Abstract

Streptomyces leeuwenhoekii C34T produces the polyketides chaxamycins A–D and chaxalactins A–C. The former metabolites exhibit antibiotic activity and antitumoral properties. In this study, we selected a subset of overexpression targets, predicted using the FSEOF algorithm, to increase chaxamycin production based on the iVR1007 genome-scale model (GEM). Eight genes were individually cloned under strong constitutive promoters and introduced into the genome of S. leeuwenhoekii C34T, including ugp, tkt, tal, and the acc complex, giving rise to strains S1–S8. The production of chaxamycins by these engineered strains was compared to the wild-type and to a strain overexpressing the pcc complex (S9) (not predicted as target by the model). Chaxamycins were detected in all the samples, with higher amounts observed in strains S1 through S8. In contrast, strain S9 did not show improved chaxamycin A–C production. The best results were obtained with strain tkt (S2), tal (S3), and mcm/mce (S8), which demonstrated 7.41-, 3.67-, and 3.33-fold increases in total chaxamycin production, respectively.

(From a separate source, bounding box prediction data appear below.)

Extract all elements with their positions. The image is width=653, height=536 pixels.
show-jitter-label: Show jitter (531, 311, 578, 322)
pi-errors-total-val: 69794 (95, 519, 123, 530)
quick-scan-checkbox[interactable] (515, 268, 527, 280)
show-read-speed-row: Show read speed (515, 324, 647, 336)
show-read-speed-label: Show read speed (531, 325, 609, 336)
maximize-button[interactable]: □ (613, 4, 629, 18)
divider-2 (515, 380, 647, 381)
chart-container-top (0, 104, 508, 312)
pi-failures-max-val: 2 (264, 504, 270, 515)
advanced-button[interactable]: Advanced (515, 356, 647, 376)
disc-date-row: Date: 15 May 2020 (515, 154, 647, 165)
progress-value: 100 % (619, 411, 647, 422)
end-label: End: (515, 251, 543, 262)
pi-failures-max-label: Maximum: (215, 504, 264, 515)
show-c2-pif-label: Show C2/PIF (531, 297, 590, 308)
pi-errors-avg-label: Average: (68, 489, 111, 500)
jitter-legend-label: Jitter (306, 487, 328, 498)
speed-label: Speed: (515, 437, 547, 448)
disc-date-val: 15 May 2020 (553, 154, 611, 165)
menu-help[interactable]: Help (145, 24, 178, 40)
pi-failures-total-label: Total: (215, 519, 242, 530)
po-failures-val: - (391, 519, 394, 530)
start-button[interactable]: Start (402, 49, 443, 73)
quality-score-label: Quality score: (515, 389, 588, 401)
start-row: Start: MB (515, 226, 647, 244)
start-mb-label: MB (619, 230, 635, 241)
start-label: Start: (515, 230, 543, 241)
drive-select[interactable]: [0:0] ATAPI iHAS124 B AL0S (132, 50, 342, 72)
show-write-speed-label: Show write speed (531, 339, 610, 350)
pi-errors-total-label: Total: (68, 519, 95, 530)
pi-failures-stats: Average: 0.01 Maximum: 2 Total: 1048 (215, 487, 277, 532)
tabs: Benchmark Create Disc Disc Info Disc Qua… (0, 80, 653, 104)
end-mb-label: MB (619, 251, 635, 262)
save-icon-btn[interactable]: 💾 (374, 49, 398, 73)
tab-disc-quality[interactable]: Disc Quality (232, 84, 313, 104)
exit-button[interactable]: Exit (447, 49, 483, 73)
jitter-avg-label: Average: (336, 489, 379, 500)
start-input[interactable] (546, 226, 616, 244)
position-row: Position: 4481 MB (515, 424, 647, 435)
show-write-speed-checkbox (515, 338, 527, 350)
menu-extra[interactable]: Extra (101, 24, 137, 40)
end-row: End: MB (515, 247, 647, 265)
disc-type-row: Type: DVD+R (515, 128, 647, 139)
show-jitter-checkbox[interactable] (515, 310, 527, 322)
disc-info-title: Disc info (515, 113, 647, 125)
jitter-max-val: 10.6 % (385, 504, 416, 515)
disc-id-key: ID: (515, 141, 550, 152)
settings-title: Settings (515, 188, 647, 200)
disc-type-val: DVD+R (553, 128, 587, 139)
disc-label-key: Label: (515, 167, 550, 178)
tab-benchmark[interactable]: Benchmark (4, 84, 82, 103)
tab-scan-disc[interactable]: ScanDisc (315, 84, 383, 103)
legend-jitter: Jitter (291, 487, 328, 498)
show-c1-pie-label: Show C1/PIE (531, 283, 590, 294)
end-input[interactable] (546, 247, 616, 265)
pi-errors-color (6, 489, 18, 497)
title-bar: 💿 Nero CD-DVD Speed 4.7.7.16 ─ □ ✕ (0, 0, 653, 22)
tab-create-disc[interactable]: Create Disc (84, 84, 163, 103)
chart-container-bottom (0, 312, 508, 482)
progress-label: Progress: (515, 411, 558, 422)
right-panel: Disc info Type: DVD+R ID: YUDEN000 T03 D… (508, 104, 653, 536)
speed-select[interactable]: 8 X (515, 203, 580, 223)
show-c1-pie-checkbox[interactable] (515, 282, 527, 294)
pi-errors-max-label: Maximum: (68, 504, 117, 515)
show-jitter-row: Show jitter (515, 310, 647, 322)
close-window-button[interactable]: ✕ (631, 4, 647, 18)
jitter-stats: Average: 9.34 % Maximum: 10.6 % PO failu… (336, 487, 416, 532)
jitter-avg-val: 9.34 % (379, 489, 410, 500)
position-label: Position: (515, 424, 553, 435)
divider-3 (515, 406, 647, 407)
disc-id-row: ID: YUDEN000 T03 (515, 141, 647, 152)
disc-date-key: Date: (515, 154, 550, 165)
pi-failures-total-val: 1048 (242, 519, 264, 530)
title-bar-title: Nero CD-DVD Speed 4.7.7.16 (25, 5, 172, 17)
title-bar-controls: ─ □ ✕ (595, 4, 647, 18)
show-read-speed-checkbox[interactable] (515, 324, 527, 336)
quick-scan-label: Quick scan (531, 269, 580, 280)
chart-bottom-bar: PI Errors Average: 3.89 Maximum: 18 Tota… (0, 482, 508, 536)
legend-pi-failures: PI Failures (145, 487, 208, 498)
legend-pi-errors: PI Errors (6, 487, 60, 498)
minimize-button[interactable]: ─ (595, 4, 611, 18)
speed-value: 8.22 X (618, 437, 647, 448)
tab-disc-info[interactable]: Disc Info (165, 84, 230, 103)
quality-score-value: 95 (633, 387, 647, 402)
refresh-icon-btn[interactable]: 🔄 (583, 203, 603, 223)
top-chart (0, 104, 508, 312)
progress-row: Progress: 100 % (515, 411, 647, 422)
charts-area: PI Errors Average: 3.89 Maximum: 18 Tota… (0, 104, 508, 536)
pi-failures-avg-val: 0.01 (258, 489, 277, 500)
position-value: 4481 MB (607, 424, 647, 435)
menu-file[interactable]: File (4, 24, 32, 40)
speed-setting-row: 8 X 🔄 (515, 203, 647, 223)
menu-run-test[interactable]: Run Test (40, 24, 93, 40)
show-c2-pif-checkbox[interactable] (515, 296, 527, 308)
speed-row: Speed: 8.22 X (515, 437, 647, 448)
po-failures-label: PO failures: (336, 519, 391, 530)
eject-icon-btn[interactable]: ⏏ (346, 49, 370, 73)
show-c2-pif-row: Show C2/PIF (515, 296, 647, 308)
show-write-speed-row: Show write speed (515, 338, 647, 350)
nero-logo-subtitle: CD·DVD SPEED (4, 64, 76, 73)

These strains overexpress genes associated with AHBA synthesis, pentose phosphate pathway or (2S)-methyl-malonyl-CoA biosynthesis. Extracts from higher producers also showed higher bioactivity against Micrococcus luteus. Thus, the predictions made using the iVR1007 model, were successfully applied to increase chaxamycin production, further validating the utility of the FSEOF algorithm for predicting metabolic engineering targets.